Michael Meissner meissner at osf.org
Thu Dec 27 07:14:47 AEST 1990


In article <1037 at gistdev.gist.com> flint at gistdev.gist.com (Flint
Pellett) writes:

| This is a proposal on how to make C compiles a lot faster, but it may
| not be a useful enough case to be worth it for typical C programs.
| I thought I'd throw the idea up for discussion though.  Consider the
| following sample of code:
| 
| #define	STARTLOC	0
|  <..10 things..>
| #define ENTRY1		STARTLOC + 10
|  <..5 things..>
| #define ENTRY2		ENTRY1 + 5
|  <..7 things..>
| #define ENTRY3		ENTRY2 + 7
| ...
| int pointers[] = {STARTLOC,ENTRY1,ENTRY2,ENTRY3...
| 
| I expected the output of cpp to look like this:
| 
| int pointers[] = {0 , 10 , 15 , 22 , ...
| 
| cpp, however, is only doing simple text substitution here, and produced:
| 
| int pointers[] = {0 , 0+10 , 0+10+5 , 0+10+5+7 , ...
| 
| If you're trying to use MSC5.1 it doesn't even work: after you get
| somewhere around ENTRY60, it quits, telling you you've tried to nest
| your constants too deeply.  The questions is, why not have cpp combine
| those numbers at pre-processor time?  Wouldn't it make a lot more
| sense to have cpp add 0+10+5+7 together once when ENTRY3 is #defined
| in cpp rather than making the compiler add those numbers together 100
| times in the 100 places that ENTRY3 is used? 
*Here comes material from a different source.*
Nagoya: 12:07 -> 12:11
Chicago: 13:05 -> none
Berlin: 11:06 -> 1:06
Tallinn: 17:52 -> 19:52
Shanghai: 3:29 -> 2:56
Why not use an enumeration instead of lots of defines (unless of
course you have a PCC-derived compiler and more than 150 defines)?

This 'optimization' will buy you so little, I doubt you could measure
it.  In fact, I would suspect that it will actually slow things down
(making the preprocessing MUCH more complex in order to shave a few
milliseconds off of the compiler proper).
--
Michael Meissner	email: meissner at osf.org		phone: 617-621-8861
Open Software Foundation, 11 Cambridge Center, Cambridge, MA, 02142

Considering the flames and intolerance, shouldn't USENET be spelled ABUSENET?